Demons of Good and Evil by Kim Harrison



            Doyle was silent, and, brow furrowed, I pulled his hand from his middle to see. Blood gushed, and I felt myself go white. “Holy shit,” Jenks whispered, then darted away.

            “Man down!” I shouted, pressing my hand atop Doyle’s in panic. “I’ve got a deep knife wound. I need some help! Now!”

            I looked up, my hands slippery and warm. People were beginning to filter in, and I pressed harder, not liking how still he had become. “Doyle? Stay with me. Jenks went for help. Don’t you dare close your eyes!” I threatened, and his eyes flashed open, black and scary.

            “What are you doing?” he said, voice flat. “Go after her.”

            Oh, shit. He didn’t just die, did he? I wondered. “She’s gone, and I’m not leaving you until someone gets here,” I said, and then I was pushed away by two paramedics. I stumbled to my feet, hair in my eyes as my hands went cold in the breeze from the entrance. They were red, and I stared at them as the two women began a fast triage, voices terse.

            “Is he going to be okay?” Jenks asked. Doyle was trying to sit up even as the paramedics were forcing him down, and my worry grew.

            “Rachel?” Doyle called, a slight quaver to his voice giving me hope he was still alive. Arm shaking, he raised his hand as the paramedics tried to get him to lie still.
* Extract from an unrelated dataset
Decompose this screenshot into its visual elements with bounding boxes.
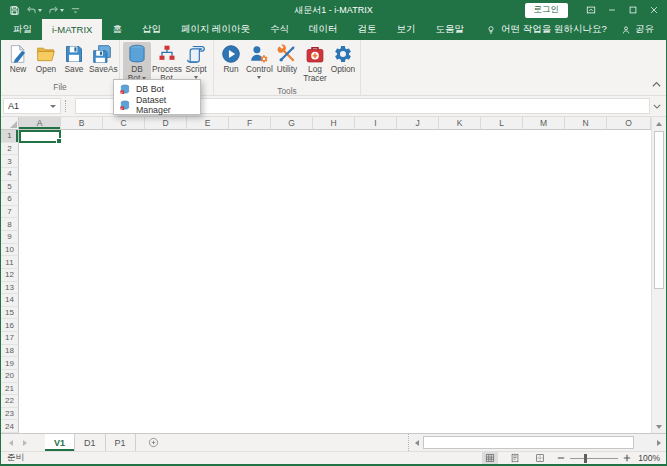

There was a bloody wad of something in it. “Find her,” he said, and I realized he was holding a mass of bloodied hair. “Time and materials,” he added, and I leaned forward to take Parker’s hair, ripped from her skull.
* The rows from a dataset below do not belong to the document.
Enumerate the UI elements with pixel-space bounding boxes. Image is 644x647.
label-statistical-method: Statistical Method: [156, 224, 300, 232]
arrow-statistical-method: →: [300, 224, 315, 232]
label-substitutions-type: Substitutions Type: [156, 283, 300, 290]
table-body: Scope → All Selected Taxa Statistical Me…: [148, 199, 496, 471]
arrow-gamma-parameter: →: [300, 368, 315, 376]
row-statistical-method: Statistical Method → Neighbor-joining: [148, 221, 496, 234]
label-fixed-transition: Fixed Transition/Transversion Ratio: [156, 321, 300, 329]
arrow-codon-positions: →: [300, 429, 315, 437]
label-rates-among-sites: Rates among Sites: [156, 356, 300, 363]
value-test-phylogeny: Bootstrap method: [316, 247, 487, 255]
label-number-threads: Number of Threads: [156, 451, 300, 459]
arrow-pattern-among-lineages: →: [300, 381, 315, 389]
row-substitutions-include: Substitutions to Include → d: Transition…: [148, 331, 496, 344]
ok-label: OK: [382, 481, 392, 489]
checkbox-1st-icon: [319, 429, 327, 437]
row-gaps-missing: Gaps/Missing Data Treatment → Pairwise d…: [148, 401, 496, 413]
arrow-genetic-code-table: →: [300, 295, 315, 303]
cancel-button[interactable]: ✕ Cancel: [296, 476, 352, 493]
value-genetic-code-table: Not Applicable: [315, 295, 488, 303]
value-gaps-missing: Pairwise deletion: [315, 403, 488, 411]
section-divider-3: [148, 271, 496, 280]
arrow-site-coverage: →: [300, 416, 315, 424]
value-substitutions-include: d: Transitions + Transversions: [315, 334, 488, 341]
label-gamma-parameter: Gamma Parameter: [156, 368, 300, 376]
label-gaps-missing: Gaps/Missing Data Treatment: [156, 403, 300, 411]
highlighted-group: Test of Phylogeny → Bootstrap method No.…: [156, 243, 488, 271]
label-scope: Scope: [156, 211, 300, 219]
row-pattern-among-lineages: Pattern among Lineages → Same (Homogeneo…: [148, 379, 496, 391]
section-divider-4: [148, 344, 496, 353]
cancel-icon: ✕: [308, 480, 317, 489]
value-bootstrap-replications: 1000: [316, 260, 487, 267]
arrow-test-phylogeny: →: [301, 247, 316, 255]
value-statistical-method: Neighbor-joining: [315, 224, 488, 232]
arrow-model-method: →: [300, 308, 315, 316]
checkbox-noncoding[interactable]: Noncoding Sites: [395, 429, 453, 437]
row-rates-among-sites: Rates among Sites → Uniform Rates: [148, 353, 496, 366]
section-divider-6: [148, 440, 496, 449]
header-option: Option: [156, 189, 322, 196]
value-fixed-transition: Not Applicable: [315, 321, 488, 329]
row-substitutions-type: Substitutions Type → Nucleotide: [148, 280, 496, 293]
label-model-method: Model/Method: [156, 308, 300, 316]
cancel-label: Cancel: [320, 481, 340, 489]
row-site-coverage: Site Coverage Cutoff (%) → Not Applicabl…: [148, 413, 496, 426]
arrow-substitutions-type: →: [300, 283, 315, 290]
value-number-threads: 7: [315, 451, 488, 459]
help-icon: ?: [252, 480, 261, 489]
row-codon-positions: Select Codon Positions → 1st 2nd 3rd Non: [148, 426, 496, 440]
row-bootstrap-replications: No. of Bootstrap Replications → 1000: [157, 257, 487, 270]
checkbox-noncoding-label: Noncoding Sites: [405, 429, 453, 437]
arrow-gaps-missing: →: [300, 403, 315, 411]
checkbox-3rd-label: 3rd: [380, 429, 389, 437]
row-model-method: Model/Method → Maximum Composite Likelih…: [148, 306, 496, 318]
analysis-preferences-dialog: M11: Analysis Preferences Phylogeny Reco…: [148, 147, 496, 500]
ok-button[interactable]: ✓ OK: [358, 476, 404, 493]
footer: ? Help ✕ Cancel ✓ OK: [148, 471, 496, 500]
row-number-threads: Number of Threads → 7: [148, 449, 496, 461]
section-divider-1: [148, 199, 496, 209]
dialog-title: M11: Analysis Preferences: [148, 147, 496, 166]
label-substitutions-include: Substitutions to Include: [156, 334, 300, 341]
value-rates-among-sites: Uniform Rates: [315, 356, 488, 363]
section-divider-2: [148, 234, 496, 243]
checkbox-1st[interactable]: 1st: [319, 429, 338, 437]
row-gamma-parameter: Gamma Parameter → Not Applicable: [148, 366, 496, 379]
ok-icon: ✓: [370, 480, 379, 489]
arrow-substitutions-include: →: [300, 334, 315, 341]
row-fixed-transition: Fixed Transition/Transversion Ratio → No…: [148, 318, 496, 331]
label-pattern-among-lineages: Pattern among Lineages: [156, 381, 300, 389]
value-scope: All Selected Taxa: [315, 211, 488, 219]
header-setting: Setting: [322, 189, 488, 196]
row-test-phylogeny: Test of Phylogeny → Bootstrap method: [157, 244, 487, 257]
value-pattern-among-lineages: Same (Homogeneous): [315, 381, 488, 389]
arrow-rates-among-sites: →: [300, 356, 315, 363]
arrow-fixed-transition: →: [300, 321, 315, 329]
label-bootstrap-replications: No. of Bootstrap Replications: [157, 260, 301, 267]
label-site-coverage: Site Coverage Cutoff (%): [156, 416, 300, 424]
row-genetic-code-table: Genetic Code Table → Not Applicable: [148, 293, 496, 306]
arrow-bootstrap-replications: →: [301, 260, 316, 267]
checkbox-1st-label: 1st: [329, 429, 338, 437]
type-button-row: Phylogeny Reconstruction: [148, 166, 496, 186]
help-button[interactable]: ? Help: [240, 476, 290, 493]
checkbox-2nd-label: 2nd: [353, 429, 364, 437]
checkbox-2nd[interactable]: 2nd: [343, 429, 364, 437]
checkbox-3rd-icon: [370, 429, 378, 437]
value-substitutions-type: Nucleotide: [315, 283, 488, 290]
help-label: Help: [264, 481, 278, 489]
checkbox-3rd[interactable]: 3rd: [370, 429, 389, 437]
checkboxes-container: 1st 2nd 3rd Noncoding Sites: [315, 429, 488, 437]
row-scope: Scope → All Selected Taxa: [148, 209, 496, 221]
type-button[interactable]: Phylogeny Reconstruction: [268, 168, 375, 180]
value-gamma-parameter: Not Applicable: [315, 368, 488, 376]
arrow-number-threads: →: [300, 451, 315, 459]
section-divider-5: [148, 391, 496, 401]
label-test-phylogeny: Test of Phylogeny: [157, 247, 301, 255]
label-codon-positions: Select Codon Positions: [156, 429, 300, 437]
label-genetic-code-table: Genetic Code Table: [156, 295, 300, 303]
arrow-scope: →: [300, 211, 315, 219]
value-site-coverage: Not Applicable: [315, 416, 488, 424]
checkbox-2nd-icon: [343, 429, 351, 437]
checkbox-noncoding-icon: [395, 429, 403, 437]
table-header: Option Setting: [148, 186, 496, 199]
            “Deal,” I said as I held the ugly mess up in my hand, and he grinned—until his expression went slack and he fell unconscious.

            “Is he alive?” I asked, and one of the paramedics nodded. “Good.” Finding my feet, I looked at my bloodied hands . . . and smiled. Vivian wanted a peek at my life? That was exactly what she was going to get.

            But maybe I should clean up first.





CHAPTER


            21

            “I don’t think more dust will help,” I said as I caught sight of my blurry image in the walls of the elevator, and the pixy hovered, his expression serious in scrutiny.

            “Meh,” he said noncommittally, then darted forward, dusting me anyway.

            Trent’s apartment was a scant two stories down from the world-class restaurant that spun at the top of Carew Tower, but unless I wanted to make the trip in the dumbwaiter, I needed to go down to the tenth floor and grab a public elevator to reach it. It was something I was sure that Trent would put some thought, if not money, into.

            But the up and down elevators aside, even I had to admit that the ten-minute walk from the I.S. tower to Trent’s unfinished apartment had been far easier than taking a cab across the river to the church and back. I was lucky, really, that I’d left both books in Trent’s unfinished study this morning.

            Unfortunately, not going to the church meant I was still in the same clothes I had on yesterday. Two showers without product or charms had left my hair totally out of control. I could undo the new, flyaway-ridden braid Jenks had put it in and let the thing halo, or leave it as it was, staticky and falling apart. I went for falling apart, as the alternative would be really scary.

            “This isn’t going to go well,” I whispered as I hoisted my book-heavy shoulder bag higher up my shoulder.

            “Rache, ain’t no one up there that is going to know what’s in your bag.”

            “It’s not the books I’m worried about,” I muttered as I glanced at the curse ring on my finger. Now that I knew it blocked the curse, I wasn’t going to take it off until I recovered its twin. Either Vivian would believe me when I said it was set for the cure, or she wouldn’t. I was betting she would, but there’d be another coven member with her, a complete unknown, seeing as Vivian was the only member left from the original group. You couldn’t retire from the coven of moral and ethical standards, but you could take disability. Apart from Vivian, the few members who had survived trying to best the demon Ku’Sox had done just that.

            “I don’t know why you’re worried,” Jenks said, wings humming as he came to rest on my shoulder. “It’s not as if you dress like a hooker anymore.”

            “It’s not my clothes,” I said, and Jenks made a scoffing snort. “Okay, maybe some, but how smart is it bringing two demon tomes into Carew Tower’s restaurant?” Exhaling in resignation, I glanced at my phone for the time as the doors slid open and the soft, peppy eighties-gone-classical spilled in. Five minutes late. Not bad.